Site of former Shareworld |
If there is any notion of landscape
that defines Johannesburg it is perhaps best described by the Afrikaans word
‘uitvalgrond’, which translates into English as ‘surplus ground’. Uitvalgrond was the word used to
describe the original triangular-shaped farm of Randjieslagte, which fell
between 3 larger farms and was selected as the site on which the city was
originally planned. The Transvaal Government didn’t think the mining town would
last very long and so this dusty, flat surplus ground had seemed sufficient. In
the current shape of the city, the idea of the surplus ground applies to those
areas that appear empty, falling between or alongside new developments, the
extensions of highways, shopping malls, parking lots and major intersections,
alongside railway lines between mine dumps and mine shafts no longer in
operation. These seemingly ‘natural’ interstices within the urban and sub-urban
fabric of the city are not necessarily unoccupied or unused, often the space is
the territory of informal traders or trash collectors and taxi yards, as well
as the city’s indigent and homeless, or simply a pathway cutting across it.
These areas extend along the railway line, underneath highway flyovers, or
between main roads and new shopping centres, often describing the edges of
greater Johannesburg. One example are the areas surrounding the Chinese trading
centres, China Mall, Afrifocus and Dragon City, built on the original Crown
Mines, where an aerial view reveals left-over mine structures behind the new
developments. Inside the city, however, different ‘edges’ become apparent –
between immigrant communities staking claim on streets, such as the
Ethiopian/Erritrean community in Jeppe Street; or between gentrified zones and
the territories adjacent to them, such as Arts on Main. In Johannesburg
‘surplus ground’s’ define the zones between the visible edges of the man-made
and what we might define as ‘landscape’. They are most legible from the
highway, and through the window of the Gautrain as it leaves Marlboro station
for the 15 minute ‘trip’ from Alexandra to Sandton.
Looking at the city from Google earth
reveals many zones of surplus ground, stranded spaces and abandoned sites that
speak of the city’s history and development not as monument or memorial but as
trace, tear or scar. In a sense we can think of these surplus grounds as
stranded historical sites, such as the old Village Main Mine alongside the M2
near to the Heidelberg off ramp where about two years ago the symbolic
head-gear was removed (possibly to be recycled).

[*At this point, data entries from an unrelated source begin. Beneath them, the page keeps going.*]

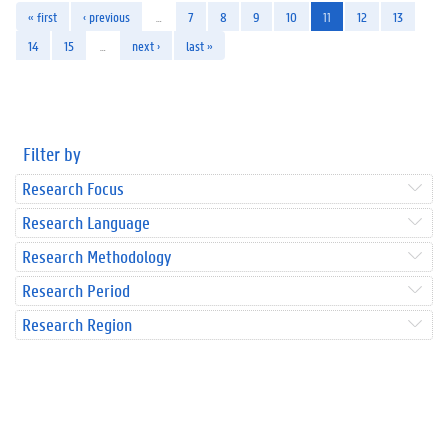
« first
‹ previous
…
7
8
9
10
11
12
13
14
15
…
next ›
last »
Filter by
Research Focus
Research Language
Research Methodology
Research Period
Research Region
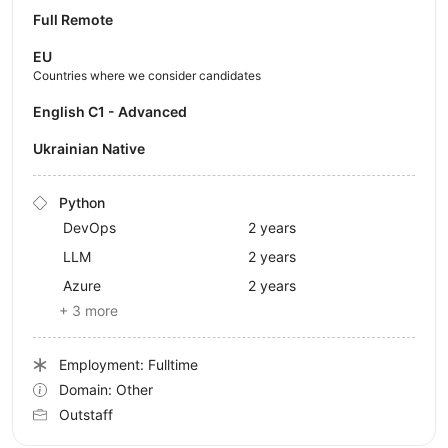
Full Remote
EU
Countries where we consider candidates
English C1 - Advanced
Ukrainian Native
Python
DevOps
2 years
LLM
2 years
Azure
2 years
+ 3 more
Employment: Fulltime
Domain: Other
Outstaff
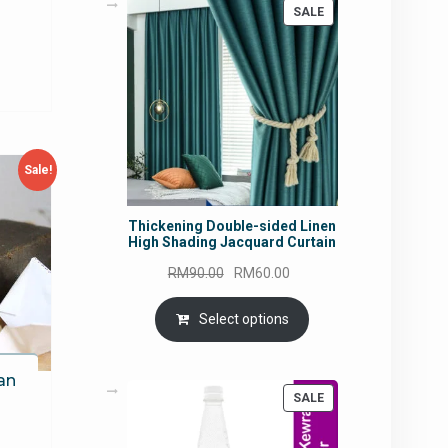
urrent
PRODUCT
SALE
ON
rice
SALE
:
M18.93.
Sale!
Thickening Double-sided Linen
High Shading Jacquard Curtain
Original
Current
RM
90.00
RM
60.00
price
price
was:
is:
Select options
RM90.00.
RM60.00.
an
PRODUCT
SALE
ON
SALE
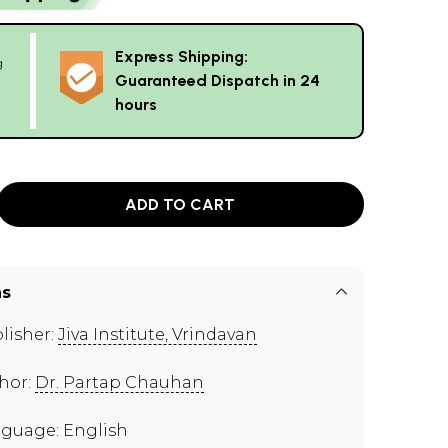
Express Shipping:
g
Guaranteed Dispatch in 24
hours
ADD TO CART
ns
lisher:
Jiva Institute, Vrindavan
hor:
Dr. Partap Chauhan
guage: English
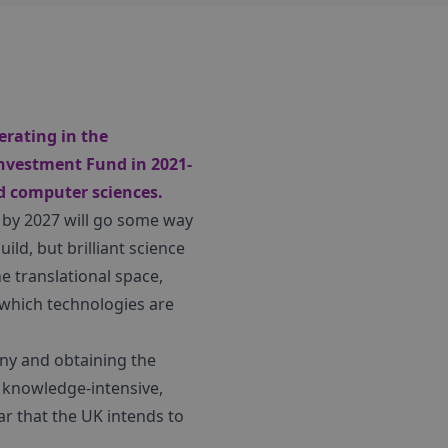
rating in the
Investment Fund in 2021-
nd computer sciences.
by 2027 will go some way
ild, but brilliant science
he translational space,
 which technologies are
any and obtaining the
 knowledge-intensive,
ar that the UK intends to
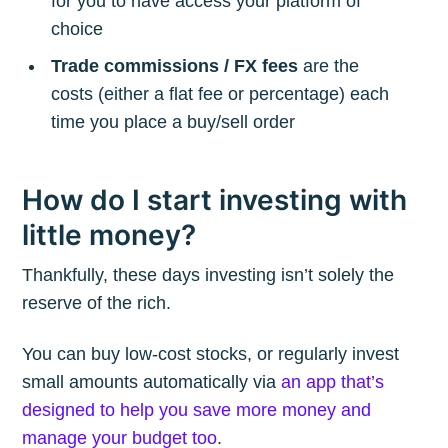
for you to have access your platform of
choice
Trade commissions / FX fees
are the
costs (either a flat fee or percentage) each
time you place a buy/sell order
How do I start investing with
little money?
Thankfully, these days investing isn’t solely the
reserve of the rich.
You can buy low-cost stocks, or regularly invest
small amounts automatically via
an app that’s
designed to help you save more money and
manage your budget too
.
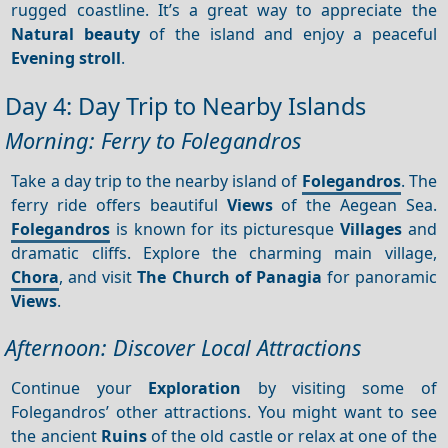
rugged coastline. It’s a great way to appreciate the
Natural beauty
of the island and enjoy a peaceful
Evening stroll
.
Day 4: Day Trip to Nearby Islands
Morning: Ferry to Folegandros
Take a day trip to the nearby island of
Folegandros
. The
ferry ride offers beautiful
Views
of the Aegean Sea.
Folegandros
is known for its picturesque
Villages
and
dramatic cliffs. Explore the charming main village,
Chora
, and visit
The Church of Panagia
for panoramic
Views
.
Afternoon: Discover Local Attractions
Continue your
Exploration
by visiting some of
Folegandros’ other attractions. You might want to see
the ancient
Ruins
of the old castle or relax at one of the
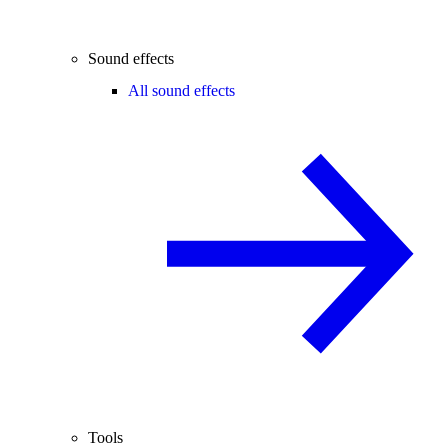
Sound effects
All sound effects
Tools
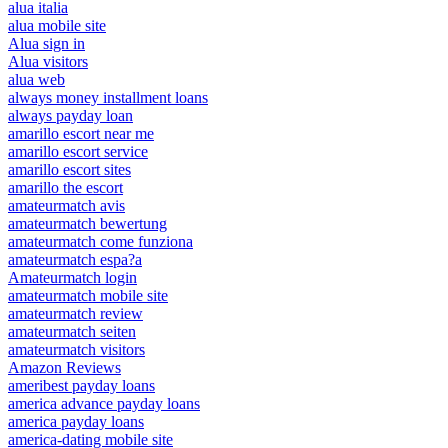
alua italia
alua mobile site
Alua sign in
Alua visitors
alua web
always money installment loans
always payday loan
amarillo escort near me
amarillo escort service
amarillo escort sites
amarillo the escort
amateurmatch avis
amateurmatch bewertung
amateurmatch come funziona
amateurmatch espa?a
Amateurmatch login
amateurmatch mobile site
amateurmatch review
amateurmatch seiten
amateurmatch visitors
Amazon Reviews
ameribest payday loans
america advance payday loans
america payday loans
america-dating mobile site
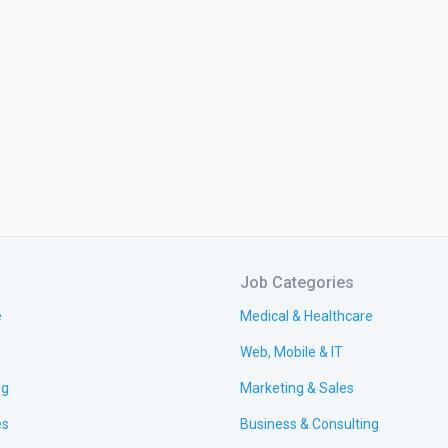
Job Categories
e
Medical & Healthcare
Web, Mobile & IT
ng
Marketing & Sales
es
Business & Consulting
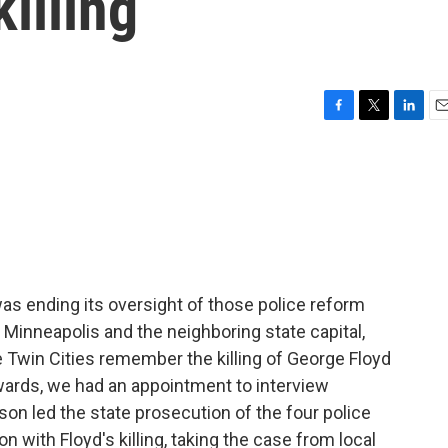
illing
F
T
L
E
a
w
i
m
c
i
n
a
e
t
k
i
b
t
e
l
o
e
d
o
r
I
k
n
as ending its oversight of those police reform
 Minneapolis and the neighboring state capital,
e Twin Cities remember the killing of George Floyd
wards, we had an appointment to interview
ison led the state prosecution of the four police
 with Floyd's killing, taking the case from local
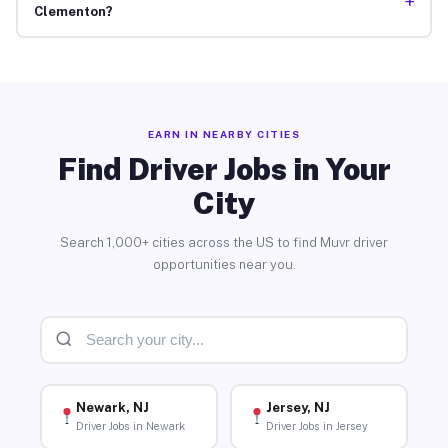
+
Clementon?
EARN IN NEARBY CITIES
Find Driver Jobs in Your
City
Search 1,000+ cities across the US to find Muvr driver
opportunities near you.
Newark, NJ
Jersey, NJ
Driver Jobs in Newark
Driver Jobs in Jersey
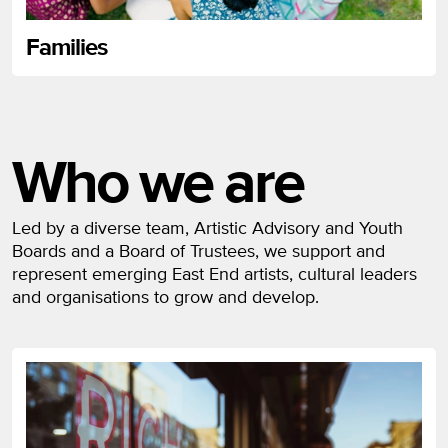
Families
Who we are
Led by a diverse team, Artistic Advisory and Youth
Boards and a Board of Trustees, we support and
represent emerging East End artists, cultural leaders
and organisations to grow and develop.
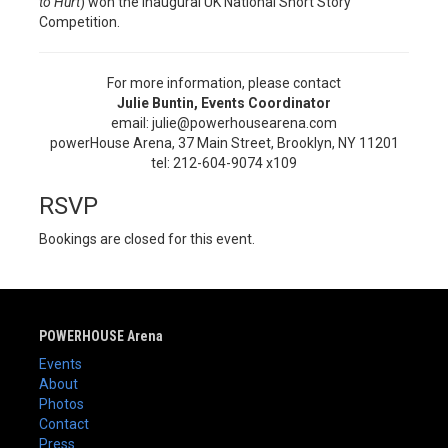
to Hurt
) won the inaugural UK National Short Story
Competition.
For more information, please contact
Julie Buntin, Events Coordinator
email: julie@powerhousearena.com
powerHouse Arena, 37 Main Street, Brooklyn, NY 11201
tel: 212-604-9074 x109
RSVP
Bookings are closed for this event.
POWERHOUSE Arena
Events
About
Photos
Contact
Press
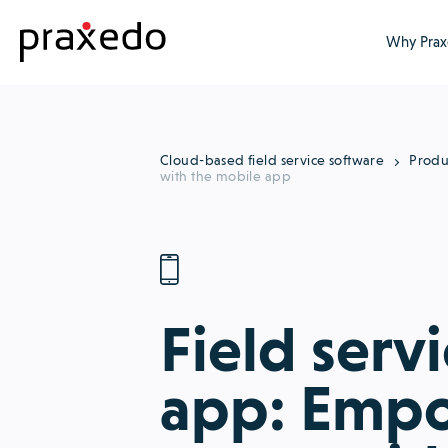
Why Prax
Cloud-based field service software
Produ
with the mobile app
Field serv
app: Empo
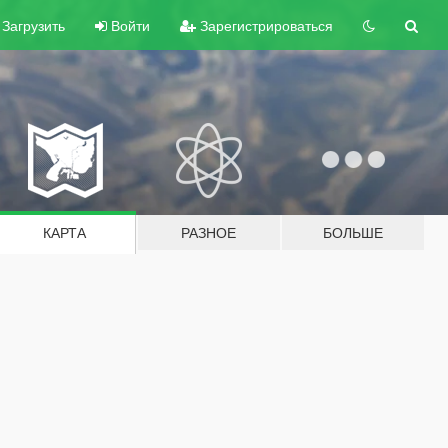
Загрузить
Войти
Зарегистрироваться
КАРТА
РАЗНОЕ
БОЛЬШЕ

Mining conveyor belt, Crown Mines area behind Afrifocus Mall |
Shareworld
“There’s no question that
Soweto is something of an recreational desert,” said Shareworld’s executive
director, Reuel Khosa (developer of shareworld complex). “This place came in as
an oasis.” (Los Angeles Times, 1988,
David Crary)
Built in the 1980’s as an entertainment
and water-world for Sowetans, Shareworld contained an ‘artificial sea, a 2000
foot sand beach and wave-making machines as well as a discotheque and cinema
complex. Publicised as ‘a victory for all those South Africans who still
believe there is hope in South Africa’, the irony of the building of a beach
for black people during the political violence of the 1980’s cannot go
unmissed. Shareworld was closed since the mid-90’s, used only intermittently as
a venue for dance parties, film shoots and a meeting of the Landless People’s
forum during the World Summit for Sustainable Development in 2002. It became a
surreal ruin, resembling a Spanish fishing village located between the massive
mine dumps on the edge of Orlando West and Meadowlands, just off the road to
the National Exhibition show grounds, NASREC. It was demolished in the lead-up
to the 2010 World Cup and is now an empty site opposite the Soccer City
Stadium. Its only visible use are the driving schools that use the parking lot
as a practice ground.
View from a light aircraft, approaching Shareworld site from Soweto |
Shareworld has become an ‘uitvalgrond’,
located at the intersection of several trajectories in the history of the
city’s development: apartheid planning’s separation of amenities; the mining
history visible in the two tailings dams (mine dumps) that dominate the
landscape and recent large-scale, event driven development around the soccer
world cup, including up-grade of the approach roads and the Bus Rapid Transit
system.
What is legible at the this site is the
particular relationship between a nature that is man-made, in excess of the
urban, defined more by the sub-urban and perhaps even the subterranean.[i]
Bettina
Malcomess lectures in theory and history at the Wits School of Arts and
the School of Architecture. She works as an artist and writer, and is currently
completing a book about Johannesburg with Dorothee Kreutzfeldt titled, ‘Not No
Place’, to be published by Jacana Media.
[i] This text accompanies a short tour of the site with Anne Historical,
along with an installation of elements of the Millennium Bar, a temporary,
movable ‘bar’ built out of material from demolition sites and scrap yards.